Return each of the entries below precisely as it appears.

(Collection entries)
————————
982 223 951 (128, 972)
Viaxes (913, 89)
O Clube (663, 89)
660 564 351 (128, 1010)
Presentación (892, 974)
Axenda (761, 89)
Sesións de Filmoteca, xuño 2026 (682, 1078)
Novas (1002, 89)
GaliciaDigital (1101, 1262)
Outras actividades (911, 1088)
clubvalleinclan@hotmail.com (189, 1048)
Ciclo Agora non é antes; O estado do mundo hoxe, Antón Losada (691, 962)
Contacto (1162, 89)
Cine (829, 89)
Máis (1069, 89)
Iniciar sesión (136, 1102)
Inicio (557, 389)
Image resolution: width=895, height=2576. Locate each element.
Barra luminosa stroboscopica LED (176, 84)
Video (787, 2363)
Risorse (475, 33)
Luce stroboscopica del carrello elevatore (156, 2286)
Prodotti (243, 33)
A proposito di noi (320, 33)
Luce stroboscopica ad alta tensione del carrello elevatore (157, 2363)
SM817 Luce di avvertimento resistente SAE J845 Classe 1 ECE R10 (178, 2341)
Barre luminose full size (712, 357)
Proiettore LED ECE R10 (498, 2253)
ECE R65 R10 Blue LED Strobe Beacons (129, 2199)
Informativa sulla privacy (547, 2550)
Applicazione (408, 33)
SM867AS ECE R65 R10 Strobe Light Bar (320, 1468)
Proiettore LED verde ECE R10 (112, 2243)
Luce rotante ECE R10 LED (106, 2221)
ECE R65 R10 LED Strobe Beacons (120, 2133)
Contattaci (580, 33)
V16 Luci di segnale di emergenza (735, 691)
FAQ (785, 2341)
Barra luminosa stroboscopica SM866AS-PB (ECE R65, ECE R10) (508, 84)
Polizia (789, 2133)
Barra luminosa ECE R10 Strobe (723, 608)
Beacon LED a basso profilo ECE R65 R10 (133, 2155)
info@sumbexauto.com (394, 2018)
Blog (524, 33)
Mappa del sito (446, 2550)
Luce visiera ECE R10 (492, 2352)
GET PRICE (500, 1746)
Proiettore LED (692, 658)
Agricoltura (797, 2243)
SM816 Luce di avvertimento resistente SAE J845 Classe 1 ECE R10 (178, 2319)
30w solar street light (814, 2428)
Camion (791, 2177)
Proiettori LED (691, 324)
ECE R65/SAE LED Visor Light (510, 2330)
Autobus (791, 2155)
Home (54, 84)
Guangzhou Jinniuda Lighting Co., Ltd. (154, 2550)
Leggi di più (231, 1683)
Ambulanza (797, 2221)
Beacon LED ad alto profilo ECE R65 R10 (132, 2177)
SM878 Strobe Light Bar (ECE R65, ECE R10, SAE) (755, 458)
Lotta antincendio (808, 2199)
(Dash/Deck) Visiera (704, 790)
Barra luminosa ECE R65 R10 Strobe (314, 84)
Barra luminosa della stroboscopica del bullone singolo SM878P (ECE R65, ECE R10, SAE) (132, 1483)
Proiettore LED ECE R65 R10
————————
Problem solution:
982 223 951 (128, 972)
Viaxes (913, 89)
O Clube (663, 89)
660 564 351 (128, 1010)
Presentación (892, 974)
Axenda (761, 89)
Sesións de Filmoteca, xuño 2026 (682, 1078)
Novas (1002, 89)
GaliciaDigital (1101, 1262)
Outras actividades (911, 1088)
clubvalleinclan@hotmail.com (189, 1048)
Ciclo Agora non é antes; O estado do mundo hoxe, Antón Losada (691, 962)
Contacto (1162, 89)
Cine (829, 89)
Máis (1069, 89)
Iniciar sesión (136, 1102)
Inicio (557, 389)
Image resolution: width=895, height=2576. Locate each element.
Barra luminosa stroboscopica LED (176, 84)
Video (787, 2363)
Risorse (475, 33)
Luce stroboscopica del carrello elevatore (156, 2286)
Prodotti (243, 33)
A proposito di noi (320, 33)
Luce stroboscopica ad alta tensione del carrello elevatore (157, 2363)
SM817 Luce di avvertimento resistente SAE J845 Classe 1 ECE R10 (178, 2341)
Barre luminose full size (712, 357)
Proiettore LED ECE R10 (498, 2253)
ECE R65 R10 Blue LED Strobe Beacons (129, 2199)
Informativa sulla privacy (547, 2550)
Applicazione (408, 33)
SM867AS ECE R65 R10 Strobe Light Bar (320, 1468)
Proiettore LED verde ECE R10 (112, 2243)
Luce rotante ECE R10 LED (106, 2221)
ECE R65 R10 LED Strobe Beacons (120, 2133)
Contattaci (580, 33)
V16 Luci di segnale di emergenza (735, 691)
FAQ (785, 2341)
Barra luminosa stroboscopica SM866AS-PB (ECE R65, ECE R10) (508, 84)
Polizia (789, 2133)
Barra luminosa ECE R10 Strobe (723, 608)
Beacon LED a basso profilo ECE R65 R10 (133, 2155)
info@sumbexauto.com (394, 2018)
Blog (524, 33)
Mappa del sito (446, 2550)
Luce visiera ECE R10 (492, 2352)
GET PRICE (500, 1746)
Proiettore LED (692, 658)
Agricoltura (797, 2243)
SM816 Luce di avvertimento resistente SAE J845 Classe 1 ECE R10 (178, 2319)
30w solar street light (814, 2428)
Camion (791, 2177)
Proiettori LED (691, 324)
ECE R65/SAE LED Visor Light (510, 2330)
Autobus (791, 2155)
Home (54, 84)
Guangzhou Jinniuda Lighting Co., Ltd. (154, 2550)
Leggi di più (231, 1683)
Ambulanza (797, 2221)
Beacon LED ad alto profilo ECE R65 R10 (132, 2177)
SM878 Strobe Light Bar (ECE R65, ECE R10, SAE) (755, 458)
Lotta antincendio (808, 2199)
(Dash/Deck) Visiera (704, 790)
Barra luminosa ECE R65 R10 Strobe (314, 84)
Barra luminosa della stroboscopica del bullone singolo SM878P (ECE R65, ECE R10, SAE) (132, 1483)
Proiettore LED ECE R65 R10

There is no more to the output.